◆ WHAT TO DO ◆
Exactly how many lines in the entries contain "металевий"? Give that number alone.
GIVEN INFORMATION section start
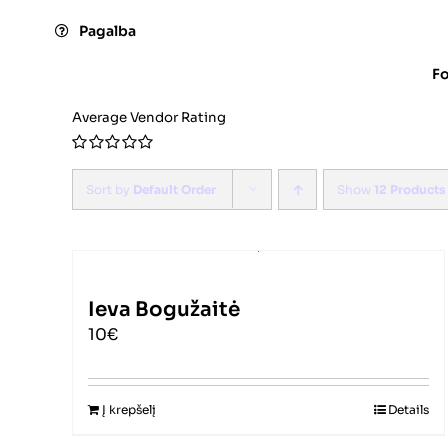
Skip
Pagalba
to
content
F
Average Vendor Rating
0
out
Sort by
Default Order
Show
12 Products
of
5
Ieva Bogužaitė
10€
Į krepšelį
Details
GIVEN INFORMATION section end
GIVEN INFORMATION section start
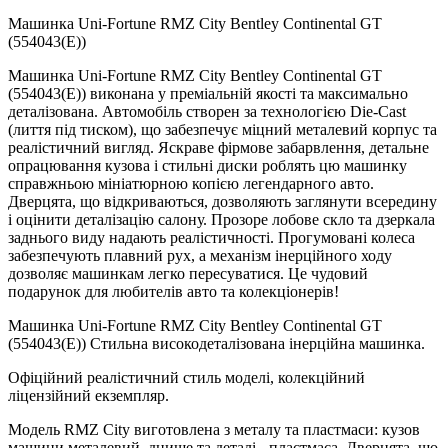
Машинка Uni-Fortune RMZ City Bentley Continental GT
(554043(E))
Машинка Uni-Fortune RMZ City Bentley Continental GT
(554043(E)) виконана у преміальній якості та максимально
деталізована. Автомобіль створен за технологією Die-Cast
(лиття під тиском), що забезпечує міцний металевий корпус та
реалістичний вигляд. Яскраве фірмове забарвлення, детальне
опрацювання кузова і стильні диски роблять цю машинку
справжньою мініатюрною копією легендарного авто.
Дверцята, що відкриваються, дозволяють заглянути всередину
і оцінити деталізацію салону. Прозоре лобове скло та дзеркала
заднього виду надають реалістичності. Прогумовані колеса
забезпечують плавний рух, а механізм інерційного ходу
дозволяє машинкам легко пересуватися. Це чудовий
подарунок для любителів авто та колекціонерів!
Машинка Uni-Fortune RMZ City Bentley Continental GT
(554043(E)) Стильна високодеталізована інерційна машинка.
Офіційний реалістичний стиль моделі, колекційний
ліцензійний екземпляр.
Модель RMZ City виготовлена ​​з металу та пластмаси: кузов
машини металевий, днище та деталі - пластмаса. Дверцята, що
GIVEN INFORMATION section end
◆ RESULT FOR THIS TASK ◆
2